When we are fresh into learning how to trust, we do a lot of screaming. We wiggle so wild, we just about blind our souls with fear. In this panicked state, “keep your head up,” sounds unsympathetic and unreasonable. And then even when we choose bravery, we find out - our flesh still has strong reflexes. Trust is a trying process. A long work of trial and error...lots of trials, and lots of our errors. But God knows just what He's doing. He's trustworthy. And I’m so thankful He is also patient.
DeCelie has since learned to overcome her self-sabotaging-self-protective bathtub reflexes. While she sees trust never equals painless (she still doesn't like the pain of combing out her hair afterwards). She realizes that fighting the process only makes things longer...and harder. She wants a different "longer" - she perseveres through the pain knowing all of this is part of keeping her hair healthy so it can grow longer, (something she is committed to ever since beholding Elsa's long braid - from Frozen. Ha!).
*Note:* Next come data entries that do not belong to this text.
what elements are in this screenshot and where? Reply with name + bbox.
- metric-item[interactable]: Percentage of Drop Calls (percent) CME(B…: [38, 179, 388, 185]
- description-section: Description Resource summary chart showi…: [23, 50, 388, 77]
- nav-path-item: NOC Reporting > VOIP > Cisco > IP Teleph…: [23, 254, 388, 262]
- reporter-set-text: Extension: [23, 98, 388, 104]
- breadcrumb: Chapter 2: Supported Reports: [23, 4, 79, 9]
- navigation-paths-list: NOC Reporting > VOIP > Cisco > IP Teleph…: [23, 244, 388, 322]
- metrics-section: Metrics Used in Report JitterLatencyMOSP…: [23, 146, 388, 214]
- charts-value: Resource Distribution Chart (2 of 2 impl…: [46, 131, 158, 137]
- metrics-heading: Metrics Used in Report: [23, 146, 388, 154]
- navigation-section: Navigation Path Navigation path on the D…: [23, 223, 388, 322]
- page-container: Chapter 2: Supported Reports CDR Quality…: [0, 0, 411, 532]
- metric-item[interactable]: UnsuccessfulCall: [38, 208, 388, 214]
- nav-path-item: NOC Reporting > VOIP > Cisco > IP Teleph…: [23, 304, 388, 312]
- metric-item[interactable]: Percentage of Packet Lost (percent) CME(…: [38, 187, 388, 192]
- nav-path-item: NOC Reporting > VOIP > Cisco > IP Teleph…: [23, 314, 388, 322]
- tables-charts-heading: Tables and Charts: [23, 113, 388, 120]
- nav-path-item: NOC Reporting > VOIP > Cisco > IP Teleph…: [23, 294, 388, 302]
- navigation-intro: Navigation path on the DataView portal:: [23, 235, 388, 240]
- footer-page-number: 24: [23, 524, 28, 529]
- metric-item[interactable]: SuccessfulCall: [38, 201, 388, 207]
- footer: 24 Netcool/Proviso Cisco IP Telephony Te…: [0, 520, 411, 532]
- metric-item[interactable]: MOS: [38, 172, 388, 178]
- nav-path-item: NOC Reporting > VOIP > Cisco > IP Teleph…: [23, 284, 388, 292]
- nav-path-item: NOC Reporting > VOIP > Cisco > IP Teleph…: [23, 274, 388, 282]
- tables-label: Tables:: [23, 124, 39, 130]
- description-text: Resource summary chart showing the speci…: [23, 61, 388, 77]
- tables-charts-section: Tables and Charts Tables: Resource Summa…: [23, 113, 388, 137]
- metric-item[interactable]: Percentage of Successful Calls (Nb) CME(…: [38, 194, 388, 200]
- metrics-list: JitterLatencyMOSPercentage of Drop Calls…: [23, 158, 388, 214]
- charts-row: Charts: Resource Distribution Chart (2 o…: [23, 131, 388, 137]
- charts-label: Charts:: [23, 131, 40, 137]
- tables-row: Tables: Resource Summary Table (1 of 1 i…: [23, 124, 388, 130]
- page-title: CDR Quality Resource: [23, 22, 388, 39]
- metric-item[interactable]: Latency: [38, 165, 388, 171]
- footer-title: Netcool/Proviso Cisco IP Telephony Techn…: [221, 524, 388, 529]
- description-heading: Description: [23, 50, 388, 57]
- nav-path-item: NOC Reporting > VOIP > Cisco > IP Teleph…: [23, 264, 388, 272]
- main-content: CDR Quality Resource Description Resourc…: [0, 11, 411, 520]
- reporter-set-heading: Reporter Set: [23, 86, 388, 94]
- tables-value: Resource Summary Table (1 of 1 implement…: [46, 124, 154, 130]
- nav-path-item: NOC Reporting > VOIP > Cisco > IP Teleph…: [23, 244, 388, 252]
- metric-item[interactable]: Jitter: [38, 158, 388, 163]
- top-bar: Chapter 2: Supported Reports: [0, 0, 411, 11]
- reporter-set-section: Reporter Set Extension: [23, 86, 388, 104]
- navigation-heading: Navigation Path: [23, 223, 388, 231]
So DeCelie has learned to keep her head up. She’s learned to be still. She’s learned to delight in the process...to trust my heart for her.
The first day she dared to follow-through with trust, she saw I proved trustworthy. It became easier and easier for her to trust me each instance after that. And now, when it's time to rinse her hair, she has a whole new reflex. A trust reflex.
* * *
Trusting God is not promised to lead to an easy road...in fact it's guaranteed to be painful at times. But resisting is way more painful. We want to experience the baffling peace of God that surpasses even the most painful of circumstances. We want to grow in God. So we persevere past the doubt and self-sabotaging reflex. We learn to keep our head up...to be still... and to delight in the process. We begin to see...to really believe...that He is trustworthy. Then one day we find within us a whole new reflex. A trust-reflex.
* * *
She leans her head back, closes her eyes, and relaxes as I pour the warm water over her hair. Her eyes whisper tranquility and her mouth gaps as though sleeping. Peace is a beautiful thing to behold.
“Good job sweetie, you’re trusting me,” I repeat over and over again as I wash and rinse her hair. “Babygirl, you are learning trust...thank you for trusting me.”